» **Work order**
Go through the following data and transcribe exactly the stretch of lines from the one holding "全市五大區中，布朗士與布碌崙（布魯克" to the one holding "的華社，又因是移民社區，很多長者在年輕", both included.

» **Given information**
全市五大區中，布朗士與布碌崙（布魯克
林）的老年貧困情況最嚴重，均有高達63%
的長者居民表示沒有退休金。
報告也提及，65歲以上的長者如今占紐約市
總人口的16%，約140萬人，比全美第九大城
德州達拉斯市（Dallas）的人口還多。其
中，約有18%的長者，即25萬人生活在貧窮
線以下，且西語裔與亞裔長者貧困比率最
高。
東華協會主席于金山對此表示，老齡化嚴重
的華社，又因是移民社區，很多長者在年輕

* * *

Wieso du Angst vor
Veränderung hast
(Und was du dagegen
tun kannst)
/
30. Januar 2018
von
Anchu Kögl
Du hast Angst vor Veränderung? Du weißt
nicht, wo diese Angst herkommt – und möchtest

» **Answer to this exercise**
全市五大區中，布朗士與布碌崙（布魯克
林）的老年貧困情況最嚴重，均有高達63%
的長者居民表示沒有退休金。
報告也提及，65歲以上的長者如今占紐約市
總人口的16%，約140萬人，比全美第九大城
德州達拉斯市（Dallas）的人口還多。其
中，約有18%的長者，即25萬人生活在貧窮
線以下，且西語裔與亞裔長者貧困比率最
高。
東華協會主席于金山對此表示，老齡化嚴重
的華社，又因是移民社區，很多長者在年輕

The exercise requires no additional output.